(Dataset entries)

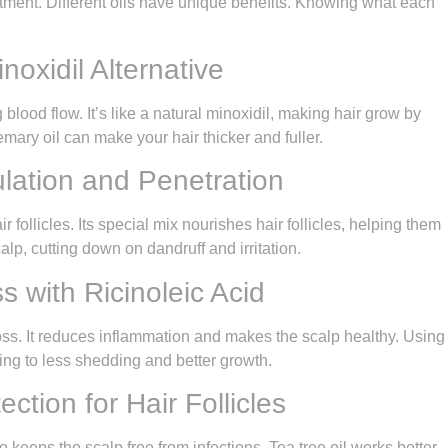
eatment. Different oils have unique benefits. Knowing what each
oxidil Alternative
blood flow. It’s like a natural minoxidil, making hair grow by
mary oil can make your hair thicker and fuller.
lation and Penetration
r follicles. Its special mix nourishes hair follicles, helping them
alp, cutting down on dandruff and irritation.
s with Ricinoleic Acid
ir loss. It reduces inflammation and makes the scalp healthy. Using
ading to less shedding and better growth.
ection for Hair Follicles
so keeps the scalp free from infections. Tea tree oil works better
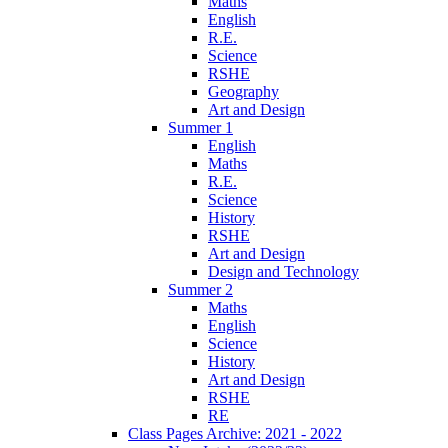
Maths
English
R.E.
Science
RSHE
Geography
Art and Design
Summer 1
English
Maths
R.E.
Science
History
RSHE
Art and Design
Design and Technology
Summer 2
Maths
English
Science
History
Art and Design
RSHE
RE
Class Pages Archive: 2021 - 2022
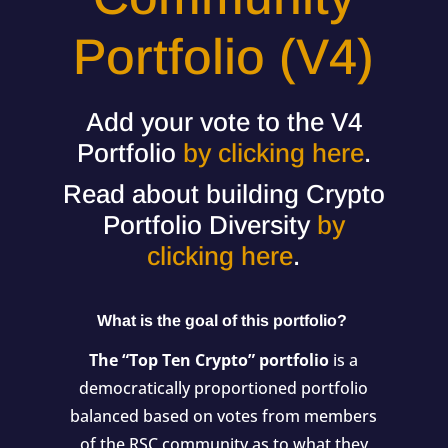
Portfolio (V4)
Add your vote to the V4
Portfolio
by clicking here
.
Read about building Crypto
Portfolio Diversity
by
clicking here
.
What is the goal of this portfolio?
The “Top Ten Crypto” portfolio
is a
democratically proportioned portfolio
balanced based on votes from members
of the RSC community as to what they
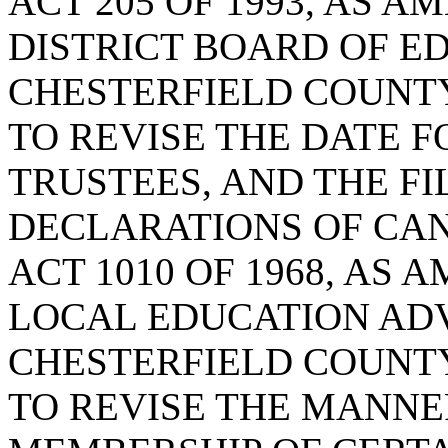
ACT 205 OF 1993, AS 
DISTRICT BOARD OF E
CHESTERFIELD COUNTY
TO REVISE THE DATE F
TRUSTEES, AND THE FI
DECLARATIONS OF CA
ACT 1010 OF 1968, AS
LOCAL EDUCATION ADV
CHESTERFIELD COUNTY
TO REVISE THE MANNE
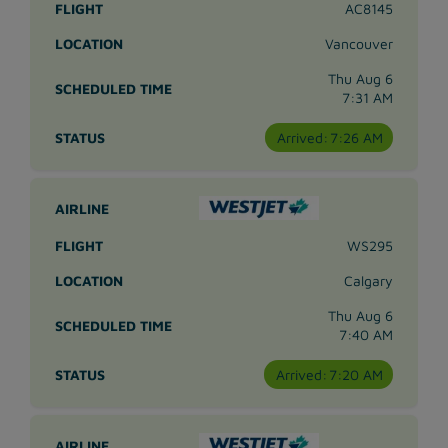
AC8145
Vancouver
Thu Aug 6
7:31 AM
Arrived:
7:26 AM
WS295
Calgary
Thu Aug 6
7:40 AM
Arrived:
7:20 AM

---

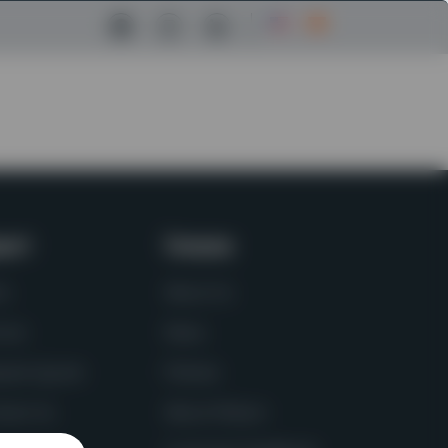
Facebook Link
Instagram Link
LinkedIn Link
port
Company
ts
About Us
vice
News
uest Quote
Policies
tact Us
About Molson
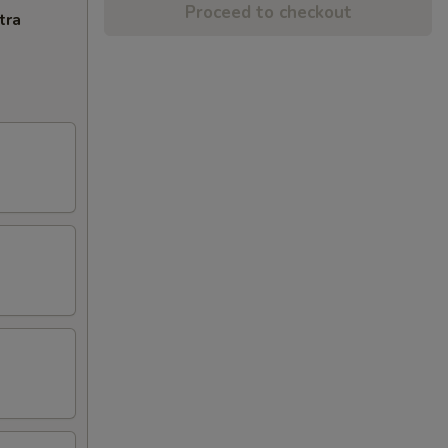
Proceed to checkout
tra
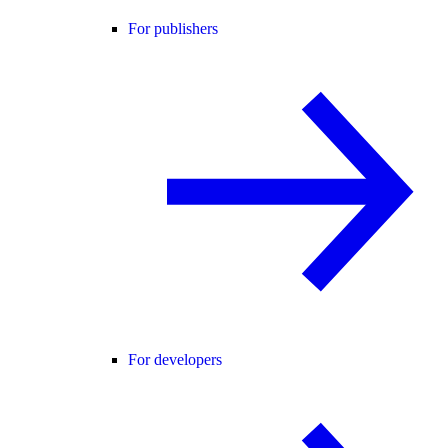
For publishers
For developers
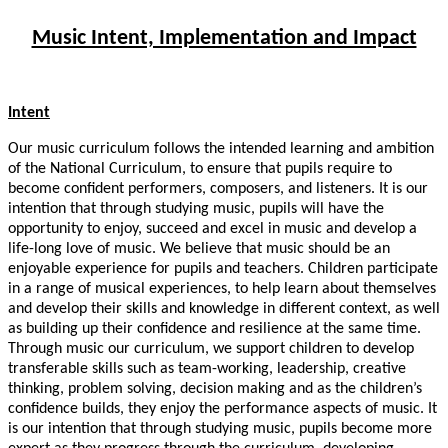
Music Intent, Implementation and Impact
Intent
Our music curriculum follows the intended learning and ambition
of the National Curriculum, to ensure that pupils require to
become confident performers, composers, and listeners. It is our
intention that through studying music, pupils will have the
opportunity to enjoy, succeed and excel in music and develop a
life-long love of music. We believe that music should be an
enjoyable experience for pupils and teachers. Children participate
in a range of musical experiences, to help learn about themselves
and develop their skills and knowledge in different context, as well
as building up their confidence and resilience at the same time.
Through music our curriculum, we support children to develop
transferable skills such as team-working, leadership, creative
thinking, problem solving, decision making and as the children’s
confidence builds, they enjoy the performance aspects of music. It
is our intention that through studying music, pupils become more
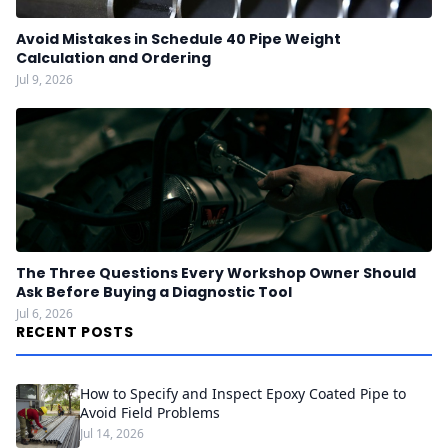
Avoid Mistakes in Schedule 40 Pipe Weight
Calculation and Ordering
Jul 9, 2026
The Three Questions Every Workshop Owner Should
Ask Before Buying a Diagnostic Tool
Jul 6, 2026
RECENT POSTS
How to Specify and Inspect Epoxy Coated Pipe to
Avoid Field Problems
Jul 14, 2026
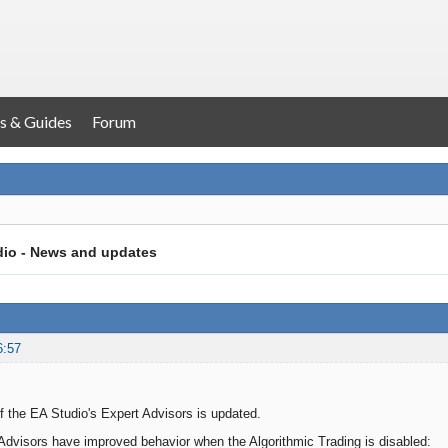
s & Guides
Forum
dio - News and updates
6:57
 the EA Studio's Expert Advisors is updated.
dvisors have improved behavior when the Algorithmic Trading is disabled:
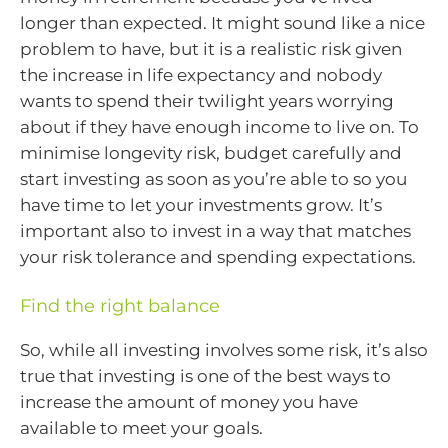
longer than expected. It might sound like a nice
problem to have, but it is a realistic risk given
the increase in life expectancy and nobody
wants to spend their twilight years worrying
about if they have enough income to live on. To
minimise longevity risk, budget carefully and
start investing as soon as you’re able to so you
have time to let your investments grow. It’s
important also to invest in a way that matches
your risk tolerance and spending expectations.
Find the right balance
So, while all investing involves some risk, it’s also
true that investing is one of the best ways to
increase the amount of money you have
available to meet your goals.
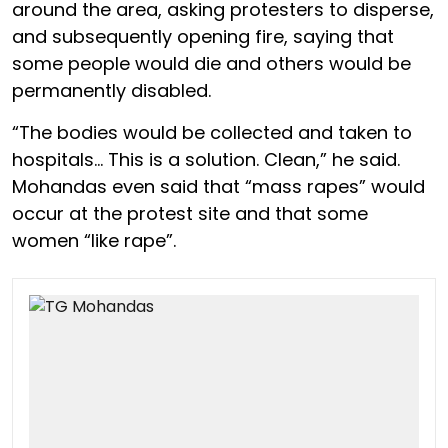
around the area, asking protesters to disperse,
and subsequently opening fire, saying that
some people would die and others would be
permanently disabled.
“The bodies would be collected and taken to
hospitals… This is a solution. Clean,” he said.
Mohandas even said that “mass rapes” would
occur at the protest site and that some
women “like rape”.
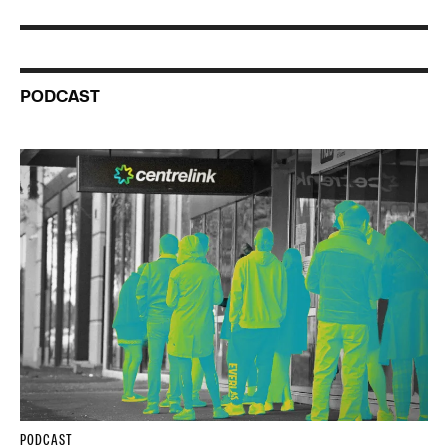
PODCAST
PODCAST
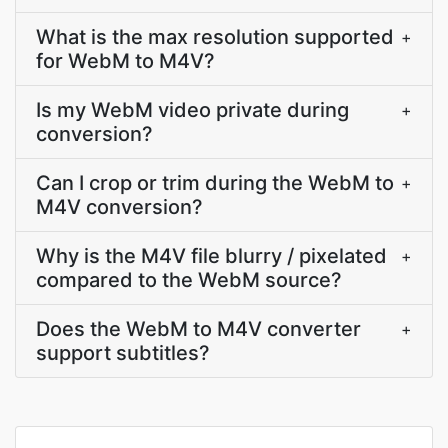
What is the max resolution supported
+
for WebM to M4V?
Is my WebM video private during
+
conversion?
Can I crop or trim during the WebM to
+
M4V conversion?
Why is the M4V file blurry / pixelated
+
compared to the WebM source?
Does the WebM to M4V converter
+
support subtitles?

Task details: State the number of lines in these entries that include the string "become". Provide nothing beyond that number.

Task response: 2